# Evaluate Stable Diffusion Images

## Imports and load data

In [1]:
import os
import pandas as pd
import relational_image_generation_evaluation as rige
ROOT_PATH = os.path.join(os.getcwd(), '..')
EVALUATION_PATH = os.path.join(ROOT_PATH, 'datasets', 'evaluations', 'CC-500')
TO_EVALUATE = ['fa_maps-l', 'base-l', 'fa-acc_maps-l']
CC500 = True

In [14]:
import relational_image_generation_evaluation as rige
if not CC500:
    adv_dataset = rige.get_adversarial_attribute_dataset()
    orig_prompts, adv_prompts = rige.get_adv_prompt_list('attributes')
    for prompt, graph_dict in zip(orig_prompts, adv_dataset):
        assert prompt.split(' ')[0] in graph_dict['original_graph'].caption
    index_to_graph_dict = {i: graph_dict for i, graph_dict in enumerate(adv_dataset)}
else:
    adv_dataloader = rige.get_cc500_graph_dataloader()
    adv_dataset = adv_dataloader.dataset
    index_to_graph_dict = {i: graph_dict for i, graph_dict in enumerate(adv_dataset)}
    # filter out graphs with names or predicates not in rige.FILTERED_OBJECTS, rige.FILTERED_ATTRIBUTES, rige.FILTERED_RELATIONSHIPS
    for i in list(index_to_graph_dict.keys()):
        graph = index_to_graph_dict[i]
        if not all([ graph.nodes[n]['name'] in rige.FILTERED_OBJECTS for n in graph.nodes]):
            del index_to_graph_dict[i]
            continue
        if not all([ graph.edges[e]['predicate'] in rige.FILTERED_RELATIONSHIPS for e in graph.edges]):
            del index_to_graph_dict[i]
            continue
        if not all([ graph.nodes[n]['attributes'][i] in rige.FILTERED_ATTRIBUTES for n in graph.nodes for i in range(len(graph.nodes[n]['attributes']))]):
            del index_to_graph_dict[i]
            continue

    
    print(f'Filtered out {len(adv_dataset) - len(index_to_graph_dict)} graphs')
    print(f'Number of graphs: {len(index_to_graph_dict)}')
    first_graph = index_to_graph_dict[0]
    fg_node_names = [first_graph.nodes[n]['name'] for n in first_graph.nodes]
    fg_node_attributes = [first_graph.nodes[n]['attributes'] for n in first_graph.nodes]
    fg_edge_predicates = [first_graph.edges[e]['predicate'] for e in first_graph.edges]
    print(f'The first graph has nodes: {fg_node_names}, node attributes: {fg_node_attributes}, and edge predicates: {fg_edge_predicates}')

Using cached filtered graphs
Filtered out 254 graphs
Number of graphs: 349
The first graph has nodes: ['bench', 'car'], node attributes: [['green'], ['red']], and edge predicates: ['and', 'and']


In [16]:
def get_stablediffusion_images(image_folder_path, modelname):
    images = []
    for image_path in os.listdir(image_folder_path):
        if not image_path.endswith('.png'):
            continue
        # the image name has the form: index-og/adv_seed_I/II.png.
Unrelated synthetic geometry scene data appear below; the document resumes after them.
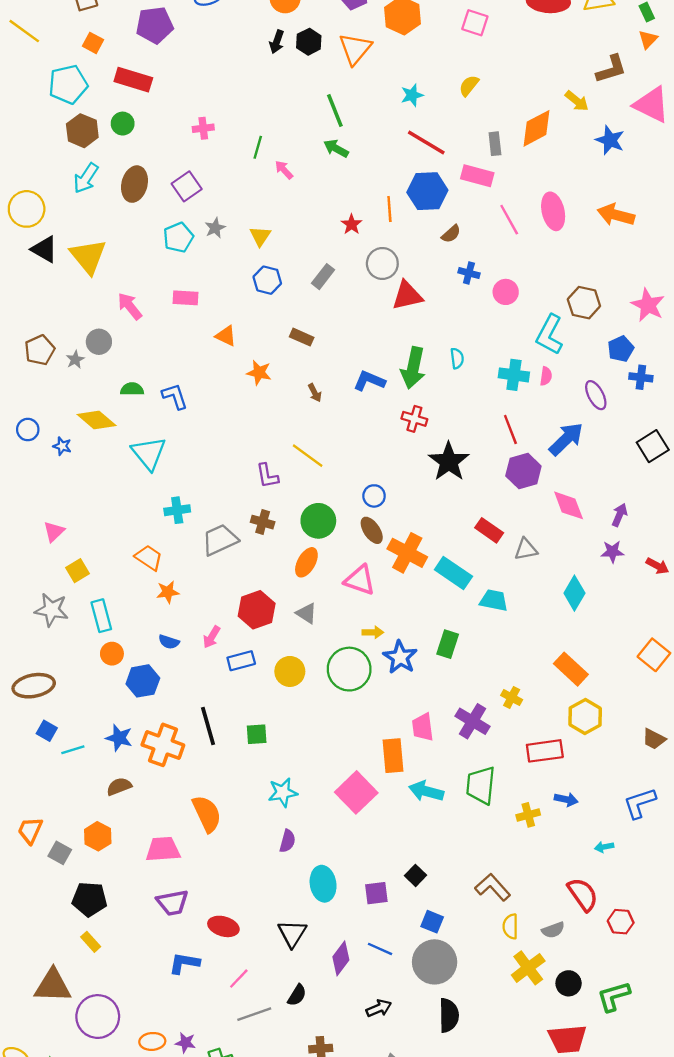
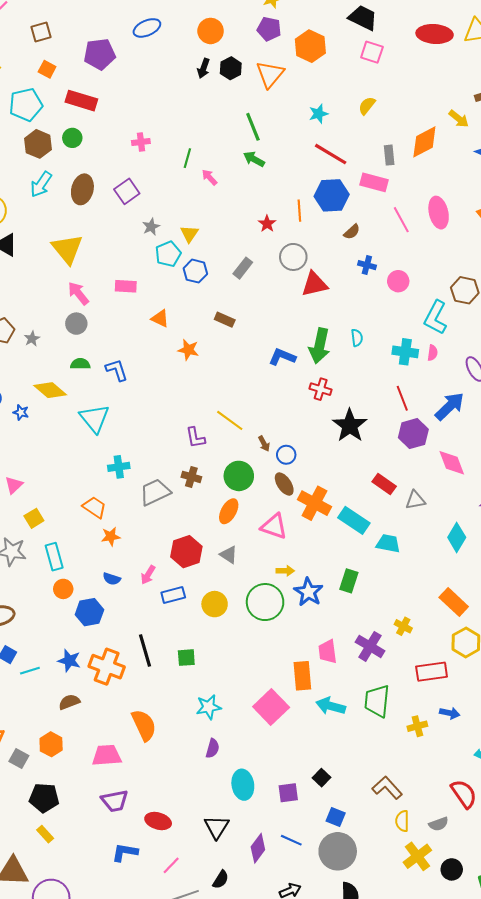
cyan pentagon: (178, 237) -> (168, 254), moved
yellow triangle: (88, 256) -> (67, 249), moved
gray circle: (99, 342) -> (76, 324), moved
brown arrow: (315, 393) -> (264, 444), moved

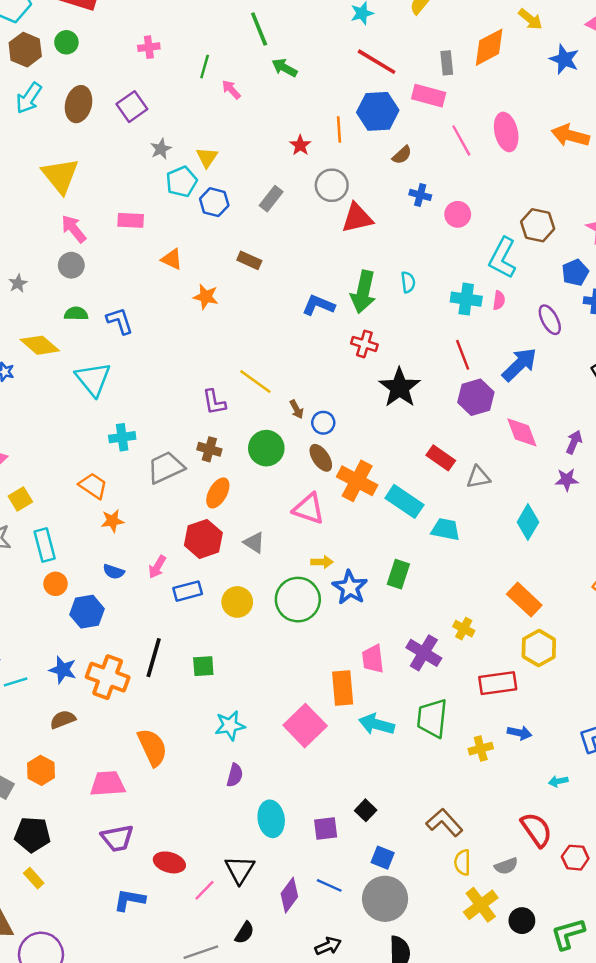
green line: (253, 127) -> (259, 29), moved
orange ellipse: (229, 511) -> (218, 493), moved
black line: (145, 650) -> (154, 658), turned 32
pink line: (171, 865) -> (205, 890), moved

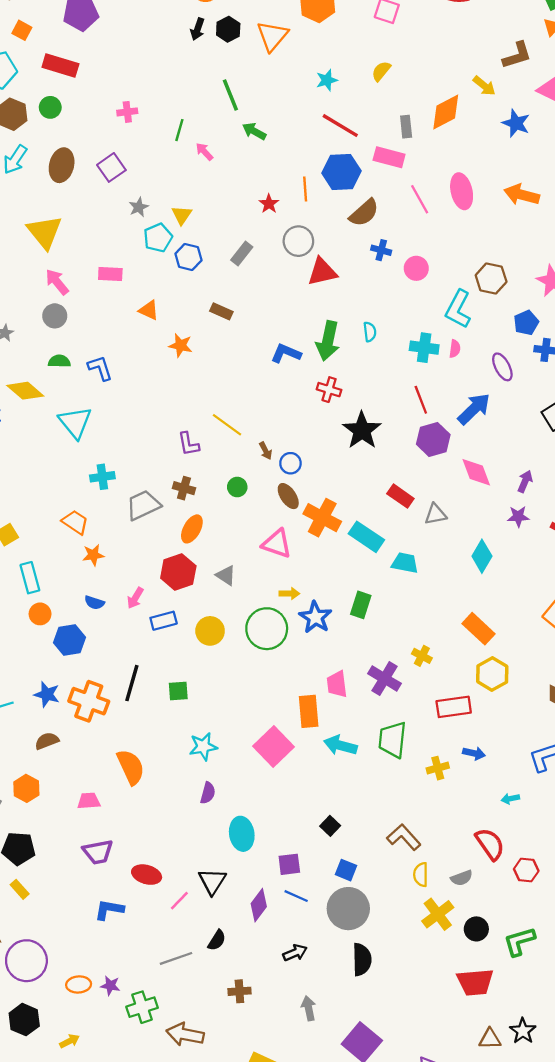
brown semicircle: (402, 155) -> (364, 213), size x1.6
green circle: (266, 448) -> (237, 487), size x0.6
pink trapezoid: (108, 784) -> (89, 801), size x0.7
purple square: (326, 829) -> (289, 864), moved

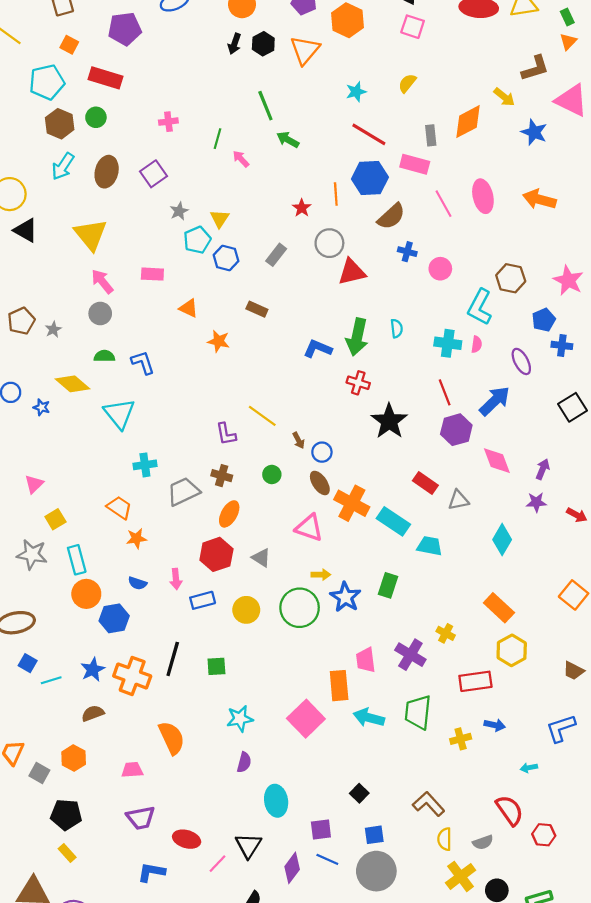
pink arrow: (135, 598) -> (176, 579), turned -36
orange circle: (40, 614) -> (86, 594), size x1.4
blue star: (47, 694) -> (93, 670), turned 30
blue square: (346, 870) -> (374, 835), turned -30

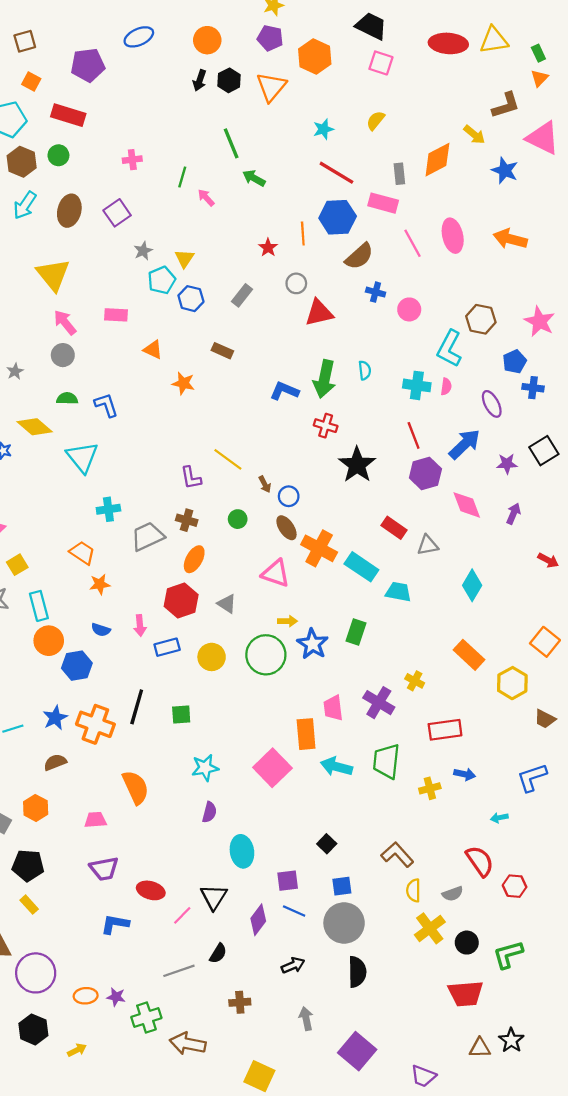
gray circle: (329, 243) -> (296, 283), size x0.7
purple star: (536, 502) -> (507, 464), moved
yellow hexagon: (512, 650) -> (512, 683), moved

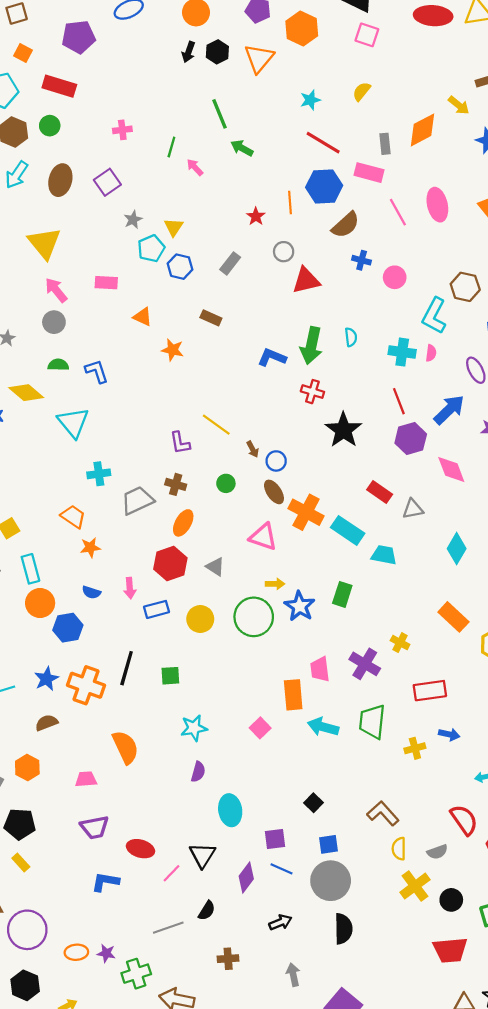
pink square: (272, 768) -> (260, 728), size x0.6

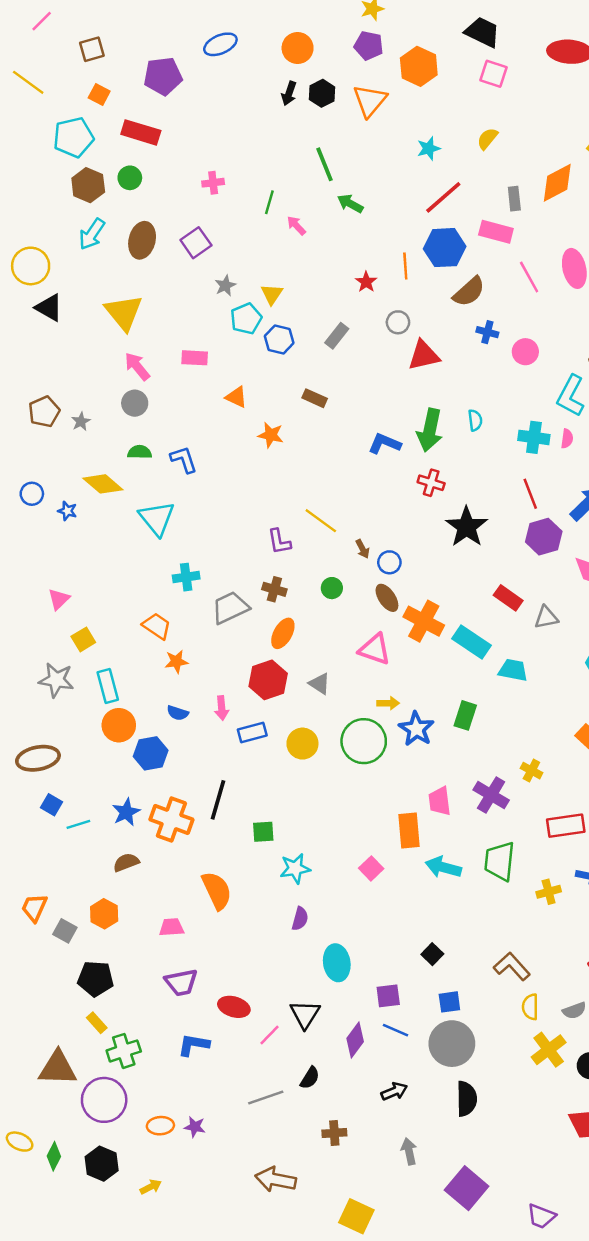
red line: (323, 143) -> (443, 197), turned -72
green square: (170, 676) -> (263, 832), moved
green cross: (136, 974) -> (124, 1051), moved

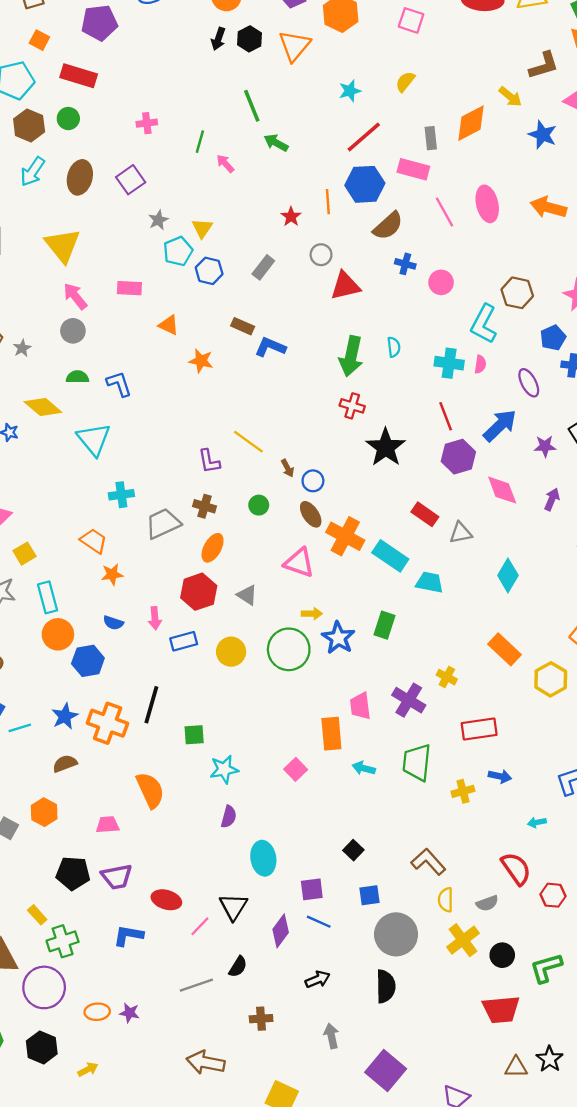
blue L-shape: (385, 444) -> (270, 347), moved
cyan arrow: (443, 867) -> (364, 768), size x0.7
black pentagon: (96, 979) -> (73, 873), moved
gray circle: (452, 1044) -> (396, 934), moved

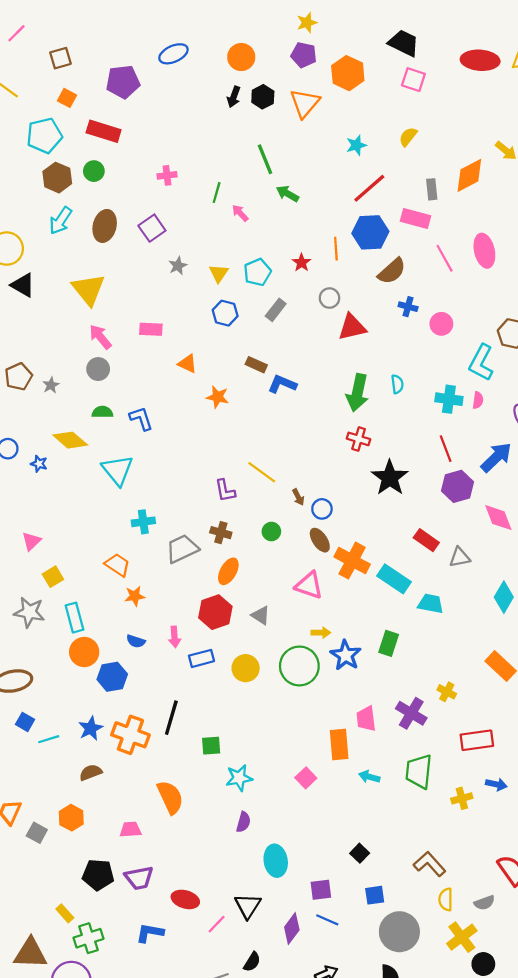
cyan pentagon: (178, 251) -> (257, 272), moved
black circle: (502, 955) -> (483, 964), moved

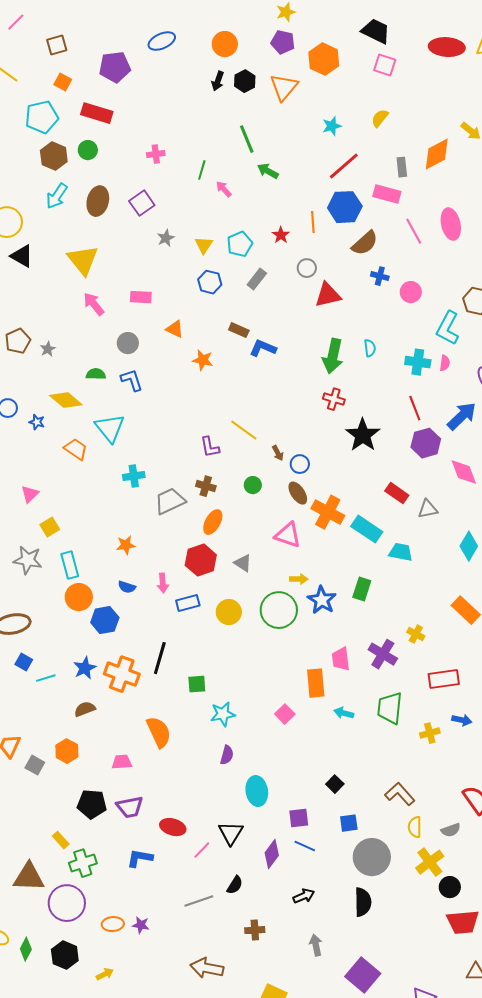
gray circle: (98, 369) -> (128, 343), moved
orange trapezoid: (118, 565) -> (76, 449), moved

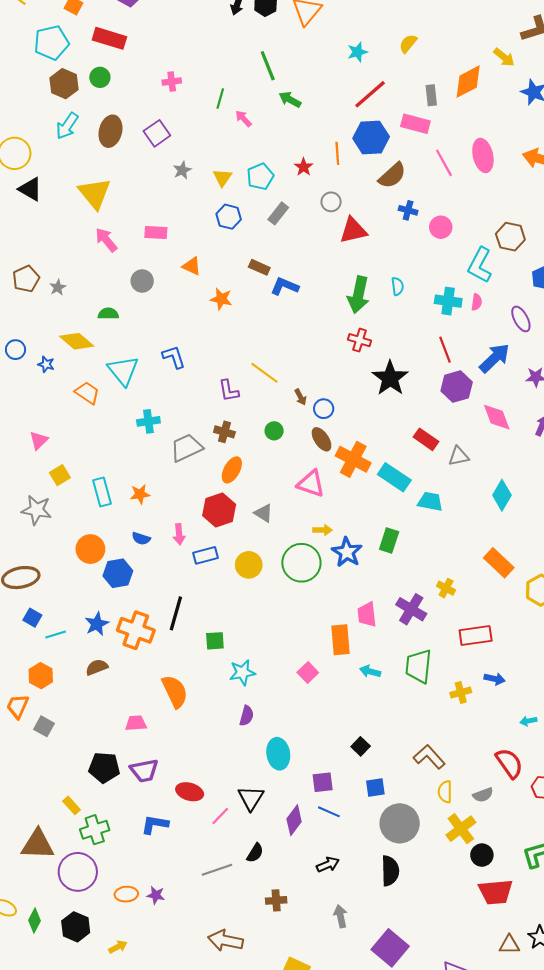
blue L-shape: (132, 380) -> (174, 357), moved
cyan rectangle: (70, 565) -> (102, 492), moved
orange hexagon: (67, 751) -> (41, 676), moved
We extract the index, og/adv, seed and I/II
        index = int(image_path.split('-')[0])
        og_adv = image_path.split('-')[1].split('_')[0]
        seed = image_path.split('_')[1]
        resolution = image_path.split('_')[2].split('.')[0]
        image_path = os.path.join(image_folder_path, image_path)
        # add the image to the dataframe
        images.append({
            'index': index, 
            'og_adv': og_adv, 
            'seed': seed, 
            'resolution': resolution, 
            'modelname': modelname, 
            'image_path': image_path,
            'original_graph': index_to_graph_dict[(index)]['original_graph'],
            'adv_graph': index_to_graph_dict[(index)]['adv_graph'],
        })
    print(len(images))
    return images
def get_stablediffusion_images_cc500(image_folder_path, modelname):
    images = []
    for image_path in os.listdir(image_folder_path):
        if not image_path.endswith('.png'):
            continue
        # the image name has the form: index_seed_I/II.png. We extract the index, seed and I/II
        index = int(image_path.split('_')[0])
        if index not in index_to_graph_dict:
            continue
        seed = image_path.split('_')[1]
        resolution = image_path.split('_')[2].split('.')[0]
        image_path = os.path.join(image_folder_path, image_path)
        # add the image to the dataframe
        images.append({
            'index': index, 
            'seed': seed, 
            'resolution': resolution, 
            'modelname': modelname, 
            'image_path': image_path,
            'graph': index_to_graph_dict[(index)],
        })
    print(len(images))
    return images
all_images = []
for foldername in TO_EVALUATE:
    path = os.path.join(EVALUATION_PATH, foldername)
    if CC500:
        dictlist = get_stablediffusion_images_cc500(path, foldername)
    else:
        dictlist = get_stablediffusion_images(path, foldername)
    all_images += dictlist
# convert the dictlist to a dataframe
all_images = pd.DataFrame(all_images)
display(all_images)
print(all_images.shape)
# print the type of the original graph in the first row
if not CC500:
    print(type(all_images['original_graph'][0]))
else:
    print(type(all_images['graph'][0]))

3110
3110
3110


Unnamed: 0,index,seed,resolution,modelname,image_path,graph
0,202,7122,II,fa_maps-l,/local/home/jthomm/GraphCLIP/notebooks/../data...,"(1, 2)"
1,28,48907,II,fa_maps-l,/local/home/jthomm/GraphCLIP/notebooks/../data...,"(1, 2)"
2,90,68319,II,fa_maps-l,/local/home/jthomm/GraphCLIP/notebooks/../data...,"(1, 2)"
3,89,8255,II,fa_maps-l,/local/home/jthomm/GraphCLIP/notebooks/../data...,"(1, 2)"
4,246,68245,II,fa_maps-l,/local/home/jthomm/GraphCLIP/notebooks/../data...,"(1, 2)"
...,...,...,...,...,...,...
9325,51,54235,II,fa-acc_maps-l,/local/home/jthomm/GraphCLIP/notebooks/../data...,"(1, 2)"
9326,350,47153,I,fa-acc_maps-l,/local/home/jthomm/GraphCLIP/notebooks/../data...,"(1, 2)"
9327,431,52383,I,fa-acc_maps-l,/local/home/jthomm/GraphCLIP/notebooks/../data...,"(1, 2)"
9328,52,14592,I,fa-acc_maps-l,/local/home/jthomm/GraphCLIP/notebooks/../data...,"(1, 2)"


(9330, 6)
<class 'networkx.classes.digraph.DiGraph'>


## Evaluation Method
We evaluate with the following method: We take the original graph and check if the original prompt image resembles it better than the adversarial prompt image.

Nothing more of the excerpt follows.